Wherever the word "junior" occurs in the lines below, copy the whole line.

* * * *

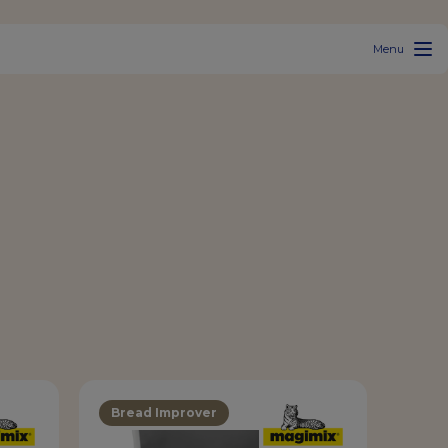
Menu
Bread Improver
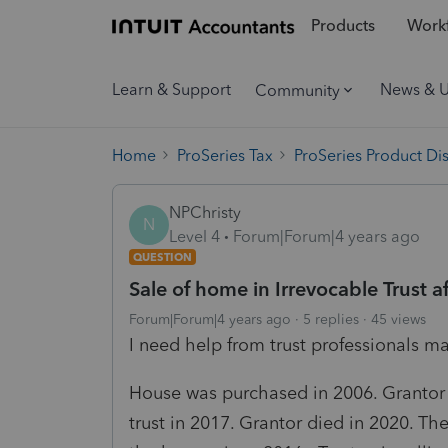
Products
Workf
Learn & Support
News & 
Community
Home
ProSeries Tax
ProSeries Product Di
NPChristy
N
Level 4
Forum|Forum|4 years ago
QUESTION
Sale of home in Irrevocable Trust a
Forum|Forum|4 years ago
5 replies
45 views
I need help from trust professionals ma
House was purchased in 2006. Grantor 
trust in 2017. Grantor died in 2020. The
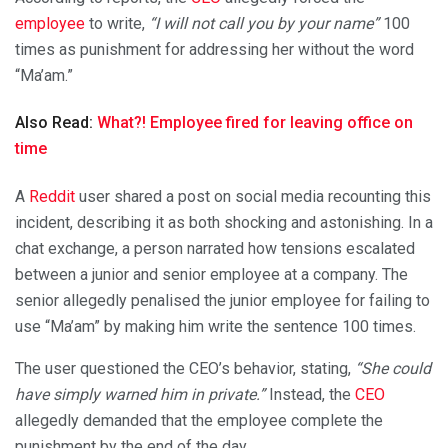
employee
to write,
“I will not call you by your name”
100
times as punishment for addressing her without the word
“Ma’am.”
Also Read:
What?! Employee fired for leaving office on
time
A
Reddit
user shared a post on social media recounting this
incident, describing it as both shocking and astonishing. In a
chat exchange, a person narrated how tensions escalated
between a junior and senior employee at a company. The
senior allegedly penalised the junior employee for failing to
use “Ma’am” by making him write the sentence 100 times.
The user questioned the CEO’s behavior, stating,
“She could
have simply warned him in private.”
Instead, the
CEO
allegedly demanded that the employee complete the
punishment by the end of the day.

* * * *

RESPONSE AREA:
between a junior and senior employee at a company. The
senior allegedly penalised the junior employee for failing to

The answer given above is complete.